» TO DO
Any images in the records should be skipped; transcribe the rest exactly.

» EXTRACTED INFORMATION

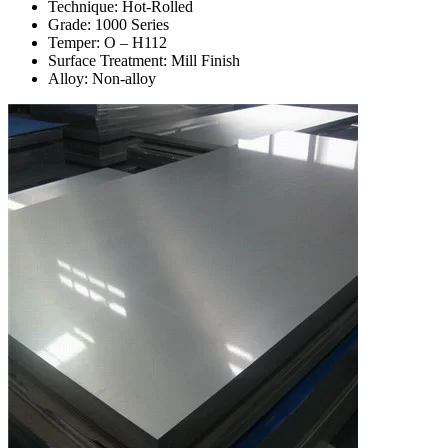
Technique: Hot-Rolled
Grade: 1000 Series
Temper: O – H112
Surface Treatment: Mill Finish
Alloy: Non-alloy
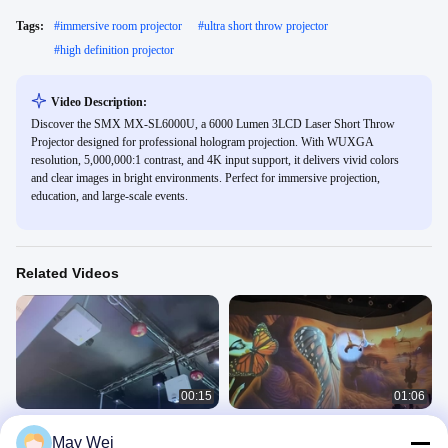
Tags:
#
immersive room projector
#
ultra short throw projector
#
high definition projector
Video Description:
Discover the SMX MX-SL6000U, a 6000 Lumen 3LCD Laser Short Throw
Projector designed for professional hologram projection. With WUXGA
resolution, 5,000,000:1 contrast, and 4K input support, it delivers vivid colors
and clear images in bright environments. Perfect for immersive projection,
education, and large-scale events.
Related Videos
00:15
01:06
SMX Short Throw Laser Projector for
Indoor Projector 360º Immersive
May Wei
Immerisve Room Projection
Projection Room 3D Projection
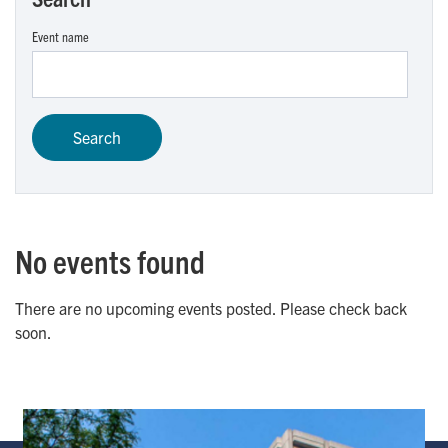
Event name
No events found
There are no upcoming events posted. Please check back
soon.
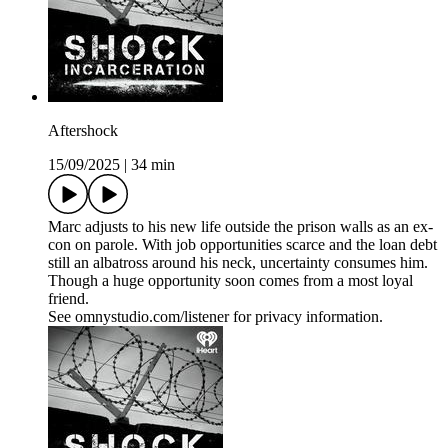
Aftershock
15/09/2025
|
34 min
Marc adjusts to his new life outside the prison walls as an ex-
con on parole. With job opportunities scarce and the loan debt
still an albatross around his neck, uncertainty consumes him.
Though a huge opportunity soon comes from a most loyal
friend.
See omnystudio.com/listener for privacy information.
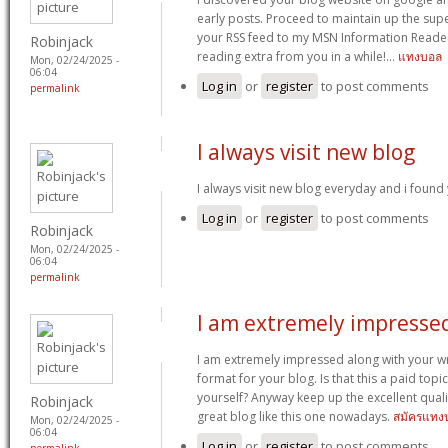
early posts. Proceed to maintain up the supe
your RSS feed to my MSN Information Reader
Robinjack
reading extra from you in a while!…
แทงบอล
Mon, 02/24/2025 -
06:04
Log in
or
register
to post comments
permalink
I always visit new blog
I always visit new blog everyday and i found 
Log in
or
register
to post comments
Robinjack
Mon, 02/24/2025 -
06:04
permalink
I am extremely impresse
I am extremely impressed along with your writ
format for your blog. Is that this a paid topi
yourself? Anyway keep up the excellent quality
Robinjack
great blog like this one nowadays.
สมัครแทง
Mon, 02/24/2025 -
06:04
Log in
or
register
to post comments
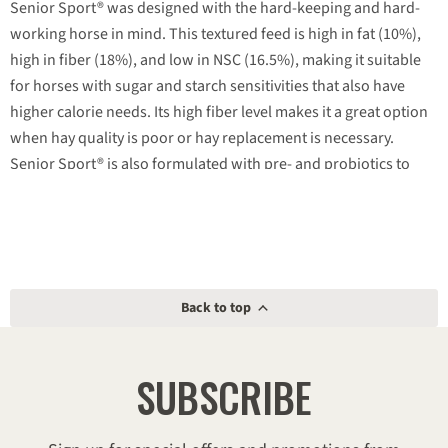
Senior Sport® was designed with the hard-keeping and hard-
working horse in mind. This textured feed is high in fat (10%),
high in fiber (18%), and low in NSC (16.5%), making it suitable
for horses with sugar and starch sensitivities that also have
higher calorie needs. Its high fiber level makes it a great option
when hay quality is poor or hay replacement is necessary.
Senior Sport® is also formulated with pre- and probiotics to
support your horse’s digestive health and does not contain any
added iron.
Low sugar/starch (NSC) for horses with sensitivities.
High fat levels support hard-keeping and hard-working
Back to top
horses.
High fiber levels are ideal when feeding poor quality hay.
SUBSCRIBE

» ANSWER SECTION
Technique: Hot-Rolled
Grade: 1000 Series
Temper: O – H112
Surface Treatment: Mill Finish
Alloy: Non-alloy
Tags:
#
immersive room projector
#
ultra short throw projector
#
high definition projector
Video Description:
Discover the SMX MX-SL6000U, a 6000 Lumen 3LCD Laser Short Throw
Projector designed for professional hologram projection. With WUXGA
resolution, 5,000,000:1 contrast, and 4K input support, it delivers vivid colors
and clear images in bright environments. Perfect for immersive projection,
education, and large-scale events.
Related Videos
00:15
01:06
SMX Short Throw Laser Projector for
Indoor Projector 360º Immersive
May Wei
Immerisve Room Projection
Projection Room 3D Projection
Event name
No events found
There are no upcoming events posted. Please check back
soon.
Aftershock
15/09/2025
|
34 min
Marc adjusts to his new life outside the prison walls as an ex-
con on parole. With job opportunities scarce and the loan debt
still an albatross around his neck, uncertainty consumes him.
Though a huge opportunity soon comes from a most loyal
friend.
See omnystudio.com/listener for privacy information.
early posts. Proceed to maintain up the supe
your RSS feed to my MSN Information Reader
Robinjack
reading extra from you in a while!…
แทงบอล
Mon, 02/24/2025 -
06:04
Log in
or
register
to post comments
permalink
I always visit new blog
I always visit new blog everyday and i found 
Log in
or
register
to post comments
Robinjack
Mon, 02/24/2025 -
06:04
permalink
I am extremely impresse
I am extremely impressed along with your writ
format for your blog. Is that this a paid topi
yourself? Anyway keep up the excellent quality
Robinjack
great blog like this one nowadays.
สมัครแทง
Mon, 02/24/2025 -
06:04
Log in
or
register
to post comments
Senior Sport® was designed with the hard-keeping and hard-
working horse in mind. This textured feed is high in fat (10%),
high in fiber (18%), and low in NSC (16.5%), making it suitable
for horses with sugar and starch sensitivities that also have
higher calorie needs. Its high fiber level makes it a great option
when hay quality is poor or hay replacement is necessary.
Senior Sport® is also formulated with pre- and probiotics to
support your horse’s digestive health and does not contain any
added iron.
Low sugar/starch (NSC) for horses with sensitivities.
High fat levels support hard-keeping and hard-working
Back to top
horses.
High fiber levels are ideal when feeding poor quality hay.
SUBSCRIBE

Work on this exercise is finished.